*** Opening INFORMATION SUPPLIED ***

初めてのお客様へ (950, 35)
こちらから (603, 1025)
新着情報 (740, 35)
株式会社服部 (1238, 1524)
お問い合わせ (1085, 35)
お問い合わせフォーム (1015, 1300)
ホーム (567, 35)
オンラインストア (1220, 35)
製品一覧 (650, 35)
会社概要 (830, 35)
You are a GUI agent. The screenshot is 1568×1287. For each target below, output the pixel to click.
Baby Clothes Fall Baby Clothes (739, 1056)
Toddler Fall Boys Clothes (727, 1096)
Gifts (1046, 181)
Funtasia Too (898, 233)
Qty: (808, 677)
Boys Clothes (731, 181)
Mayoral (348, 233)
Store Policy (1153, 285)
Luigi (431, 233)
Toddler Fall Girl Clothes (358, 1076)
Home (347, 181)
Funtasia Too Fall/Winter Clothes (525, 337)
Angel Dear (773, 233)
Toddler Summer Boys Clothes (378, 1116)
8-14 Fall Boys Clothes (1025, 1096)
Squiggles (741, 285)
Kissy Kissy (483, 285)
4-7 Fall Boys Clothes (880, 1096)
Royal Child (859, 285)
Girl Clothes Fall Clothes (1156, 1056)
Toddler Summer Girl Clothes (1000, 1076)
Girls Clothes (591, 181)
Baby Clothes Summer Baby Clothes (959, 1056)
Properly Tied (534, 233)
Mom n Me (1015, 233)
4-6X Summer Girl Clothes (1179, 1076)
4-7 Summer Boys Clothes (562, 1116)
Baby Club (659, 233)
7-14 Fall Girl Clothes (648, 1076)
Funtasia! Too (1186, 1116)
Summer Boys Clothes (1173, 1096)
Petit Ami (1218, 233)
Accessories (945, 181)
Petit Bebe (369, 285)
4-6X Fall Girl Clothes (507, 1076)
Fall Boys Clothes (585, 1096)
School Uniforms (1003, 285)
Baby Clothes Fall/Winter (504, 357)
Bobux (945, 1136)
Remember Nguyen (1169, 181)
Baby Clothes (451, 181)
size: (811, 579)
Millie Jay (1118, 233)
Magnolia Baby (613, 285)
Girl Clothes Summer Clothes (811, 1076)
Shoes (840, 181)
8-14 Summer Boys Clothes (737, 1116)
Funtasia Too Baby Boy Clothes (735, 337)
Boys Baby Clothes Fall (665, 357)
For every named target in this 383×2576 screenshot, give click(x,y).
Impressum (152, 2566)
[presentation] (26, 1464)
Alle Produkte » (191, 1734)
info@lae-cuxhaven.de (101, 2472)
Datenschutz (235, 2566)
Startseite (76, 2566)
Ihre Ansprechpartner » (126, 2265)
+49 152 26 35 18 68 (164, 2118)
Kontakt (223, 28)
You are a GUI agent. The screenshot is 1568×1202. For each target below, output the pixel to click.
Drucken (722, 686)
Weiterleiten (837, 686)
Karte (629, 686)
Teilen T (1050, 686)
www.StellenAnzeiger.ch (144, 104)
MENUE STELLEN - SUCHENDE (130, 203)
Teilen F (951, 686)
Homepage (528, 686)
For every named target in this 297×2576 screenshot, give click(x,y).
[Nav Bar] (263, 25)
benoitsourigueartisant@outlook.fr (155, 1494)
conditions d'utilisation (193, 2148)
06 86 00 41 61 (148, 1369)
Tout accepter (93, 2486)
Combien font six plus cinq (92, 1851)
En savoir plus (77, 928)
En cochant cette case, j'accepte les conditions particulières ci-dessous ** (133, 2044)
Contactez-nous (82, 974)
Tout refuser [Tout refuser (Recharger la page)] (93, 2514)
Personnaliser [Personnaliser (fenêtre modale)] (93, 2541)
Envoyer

*** Closing INFORMATION SUPPLIED ***

**DESCRIPTION OF THE TASK:**
Every entry above needs to be quoted exactly.

**REPLY:**
初めてのお客様へ (950, 35)
こちらから (603, 1025)
新着情報 (740, 35)
株式会社服部 (1238, 1524)
お問い合わせ (1085, 35)
お問い合わせフォーム (1015, 1300)
ホーム (567, 35)
オンラインストア (1220, 35)
製品一覧 (650, 35)
会社概要 (830, 35)
You are a GUI agent. The screenshot is 1568×1287. For each target below, output the pixel to click.
Baby Clothes Fall Baby Clothes (739, 1056)
Toddler Fall Boys Clothes (727, 1096)
Gifts (1046, 181)
Funtasia Too (898, 233)
Qty: (808, 677)
Boys Clothes (731, 181)
Mayoral (348, 233)
Store Policy (1153, 285)
Luigi (431, 233)
Toddler Fall Girl Clothes (358, 1076)
Home (347, 181)
Funtasia Too Fall/Winter Clothes (525, 337)
Angel Dear (773, 233)
Toddler Summer Boys Clothes (378, 1116)
8-14 Fall Boys Clothes (1025, 1096)
Squiggles (741, 285)
Kissy Kissy (483, 285)
4-7 Fall Boys Clothes (880, 1096)
Royal Child (859, 285)
Girl Clothes Fall Clothes (1156, 1056)
Toddler Summer Girl Clothes (1000, 1076)
Girls Clothes (591, 181)
Baby Clothes Summer Baby Clothes (959, 1056)
Properly Tied (534, 233)
Mom n Me (1015, 233)
4-6X Summer Girl Clothes (1179, 1076)
4-7 Summer Boys Clothes (562, 1116)
Baby Club (659, 233)
7-14 Fall Girl Clothes (648, 1076)
Funtasia! Too (1186, 1116)
Summer Boys Clothes (1173, 1096)
Petit Ami (1218, 233)
Accessories (945, 181)
Petit Bebe (369, 285)
4-6X Fall Girl Clothes (507, 1076)
Fall Boys Clothes (585, 1096)
School Uniforms (1003, 285)
Baby Clothes Fall/Winter (504, 357)
Bobux (945, 1136)
Remember Nguyen (1169, 181)
Baby Clothes (451, 181)
size: (811, 579)
Millie Jay (1118, 233)
Magnolia Baby (613, 285)
Girl Clothes Summer Clothes (811, 1076)
Shoes (840, 181)
8-14 Summer Boys Clothes (737, 1116)
Funtasia Too Baby Boy Clothes (735, 337)
Boys Baby Clothes Fall (665, 357)
For every named target in this 383×2576 screenshot, give click(x,y).
Impressum (152, 2566)
[presentation] (26, 1464)
Alle Produkte » (191, 1734)
info@lae-cuxhaven.de (101, 2472)
Datenschutz (235, 2566)
Startseite (76, 2566)
Ihre Ansprechpartner » (126, 2265)
+49 152 26 35 18 68 (164, 2118)
Kontakt (223, 28)
You are a GUI agent. The screenshot is 1568×1202. For each target below, output the pixel to click.
Drucken (722, 686)
Weiterleiten (837, 686)
Karte (629, 686)
Teilen T (1050, 686)
www.StellenAnzeiger.ch (144, 104)
MENUE STELLEN - SUCHENDE (130, 203)
Teilen F (951, 686)
Homepage (528, 686)
For every named target in this 297×2576 screenshot, give click(x,y).
[Nav Bar] (263, 25)
benoitsourigueartisant@outlook.fr (155, 1494)
conditions d'utilisation (193, 2148)
06 86 00 41 61 (148, 1369)
Tout accepter (93, 2486)
Combien font six plus cinq (92, 1851)
En savoir plus (77, 928)
En cochant cette case, j'accepte les conditions particulières ci-dessous ** (133, 2044)
Contactez-nous (82, 974)
Tout refuser [Tout refuser (Recharger la page)] (93, 2514)
Personnaliser [Personnaliser (fenêtre modale)] (93, 2541)
Envoyer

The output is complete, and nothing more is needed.